- Exercise:
Copy out every line of the listing in which "oficialismo" appears.
-- Opening Marker --
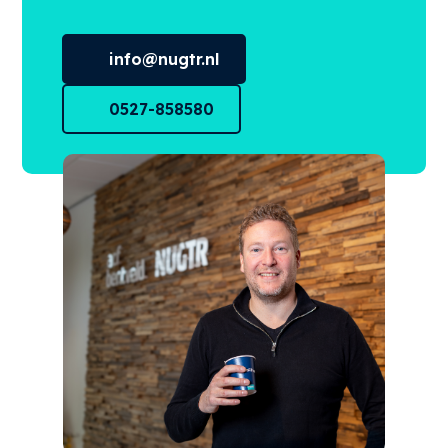
info@nugtr.nl
0527-858580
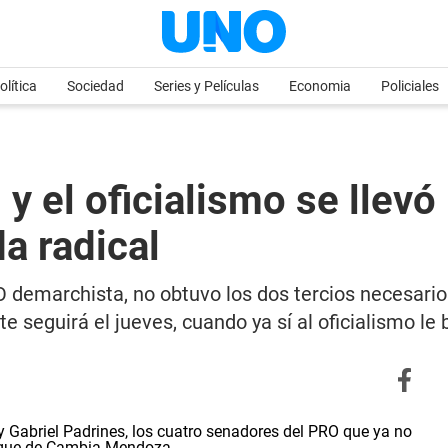
olítica
Sociedad
Series y Películas
Economia
Policiales
 y el oficialismo se llevó
a radical
 demarchista, no obtuvo los dos tercios necesario
ite seguirá el jueves, cuando ya sí al oficialismo l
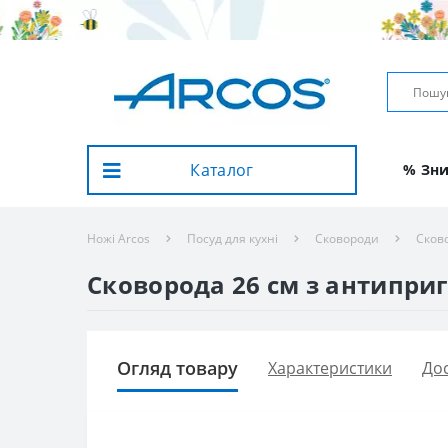
Каталог
% Зн
Ножі Arcos
Посуд для кухні
Сковороди
Сков
Сковорода 26 см з антипри
Огляд товару
Характеристики
Дос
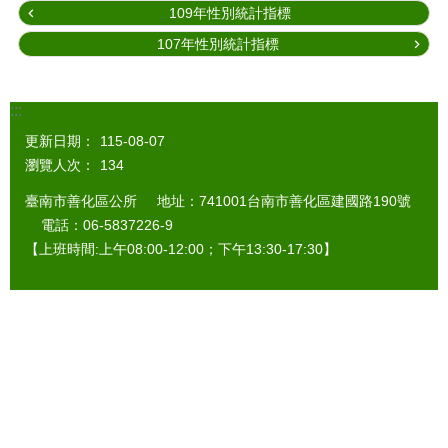
109年性別統計指標
107年性別統計指標
:::
更新日期：
115-08-07
瀏覽人次：
134
臺南市善化區公所 地址：741001台南市善化區建國路190號
電話：06-5837226-9
【上班時間:上午08:00-12:00；下午13:30-17:30】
-- Closing Marker --
- Answer for the task:
 y el oficialismo se llevó
ite seguirá el jueves, cuando ya sí al oficialismo l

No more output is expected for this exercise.